Remark. — If you've studied some abstract algebra, you may have recognized something in the middle of the proof. Indeed, the quotient group $V=F^\times/S^\times$ has exponent 2: for every $\alpha$ in this group, $\alpha^2=1$. Consequently, even if it is written multiplicatively, this abelian group is a vector space over the field with 2-elements. Since $-1$ is not a square in $F^\times$, its class $[-1]$ is nonzero in $F^\times/S^\times$, and the quotient group $W=R^\times/S^\times$ is just a maximal vector subspace that does not contain $[-1]$. It is a hyperplane and is defined by a linear form $\phi$ on $V$. Since $V$ is written multiplicatively, this linear form corresponds to a group homomorphism $f\colon F^\times \to\{\pm1\}$ which maps $S^\times$ to $1$ and such that $f(-1)=-1$. For every square $a=b^2$, we then have $r(a)=b f(b)$.
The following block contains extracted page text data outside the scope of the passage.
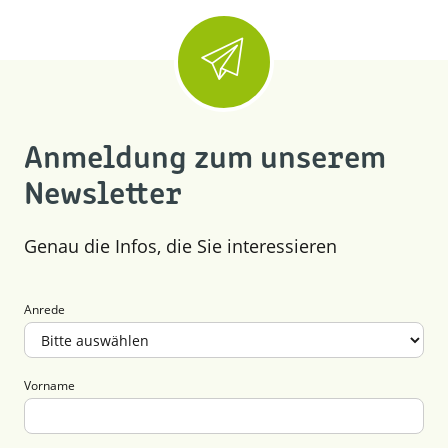
Anmeldung zum unserem
Newsletter
Genau die Infos, die Sie interessieren
Anrede
Vorname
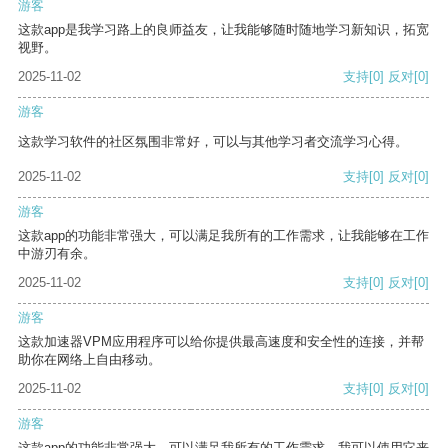
游客
这款app是我学习路上的良师益友，让我能够随时随地学习新知识，拓宽
视野。
2025-11-02
支持
[0]
反对
[0]
游客
这款学习软件的社区氛围非常好，可以与其他学习者交流学习心得。
2025-11-02
支持
[0]
反对
[0]
游客
这款app的功能非常强大，可以满足我所有的工作需求，让我能够在工作
中游刃有余。
2025-11-02
支持
[0]
反对
[0]
游客
这款加速器VPM应用程序可以给你提供最高速度和安全性的连接，并帮
助你在网络上自由移动。
2025-11-02
支持
[0]
反对
[0]
游客
这款app的功能非常强大，可以满足我所有的工作需求。我可以使用它来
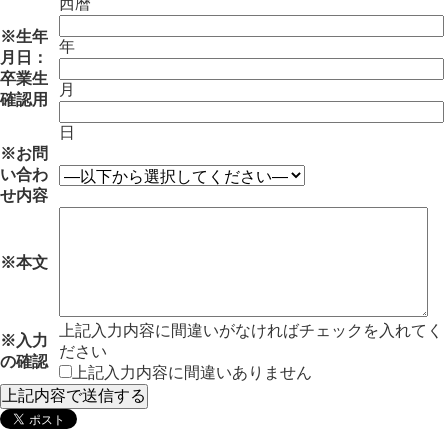
西暦
※
生年
年
月日：
卒業生
月
確認用
日
※
お問
い合わ
せ内容
※
本文
上記入力内容に間違いがなければチェックを入れてく
※
入力
ださい
の確認
上記入力内容に間違いありません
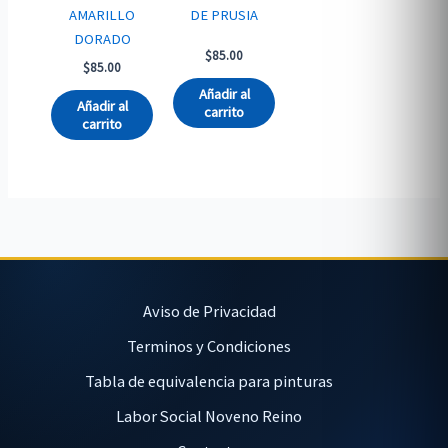
AMARILLO
DE PRUSIA
DORADO
$
85.00
$
85.00
Añadir al
Añadir al
carrito
carrito
Aviso de Privacidad
Terminos y Condiciones
Tabla de equivalencia para pinturas
Labor Social Noveno Reino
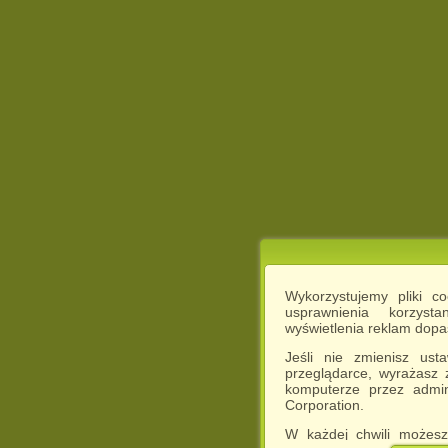
Wykorzystujemy pliki c
usprawnienia korzyst
wyświetlenia reklam dop
Jeśli nie zmienisz ust
przeglądarce, wyrażasz
komputerze przez admin
Corporation.
W każdej chwili możesz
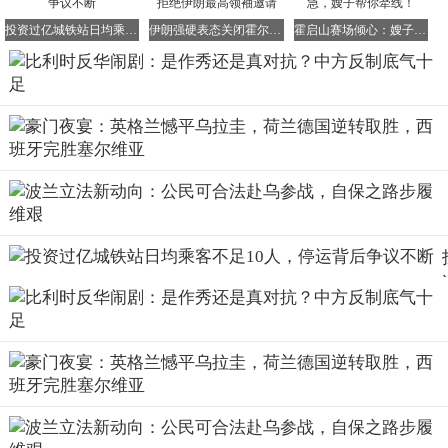
即便欧盟委员会提出要解决所谓的扭曲性经济行为，也是秉
投资过亿城铁站日均乘客不足10人，停运背后争议不断
伊朗强硬表态关闭霍尔木兹海峡，特朗普自曝拒绝伊朗最高领袖邀请
霍启山赛场倾心：嫂子我欣赏她！郭晶晶：别急，嫂子帮你牵线！
持务实协商的态度，希望通过对话和合作来解决问题，而不
是像比利时那样采取全面对抗的极端方式。德韦弗的行为，
无疑是将欧盟往火坑里推，损害的是整个欧盟的利益。
比利时似乎忽略了一个重要的事实，中国从来都不是任人欺
负的软柿子。如果比利时执意要当这个出头鸟，必将付出沉
重的代价。中国手中掌握着众多反制手段，安特卫普港的中
转贸易、比利时企业在华的投资以及中比之间的航空物流合
作等，都是双方利益紧密相连的关键环节。一旦中国采取反
制措施，比利时经济将首当其冲受到冲击。到那时，比利时
只能是搬起石头砸自己的脚，后悔都来不及。
如今，不少人都在猜测，德韦弗的这一系列举动究竟是虚张
声势的选举作秀，还是真的要与中国展开全面对抗。这一问
题的答案至关重要，它将直接影响到接下来中欧关系的走
向。如果只是政客为了捞取选票而进行的短期作秀，那么这
不过是欧洲政坛的一场闹剧，过段时间就会烟消云散。但如
果德韦弗真的将这些反华言论付诸实践，那么中欧之间很可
In his paper, Waterhouse goes on by viewing “fields $F$ with a multiplicative square root $r$” as a basic algebraic object, and considering such structures $(F,r)$ which can't be extended by adding algebraic elements. The final theorem of the paper shows that the Galois group $\mathop{\rm Gal}(\overline F/F)$ is either cyclic of order 2, or is the additive group of the 2-adic integers.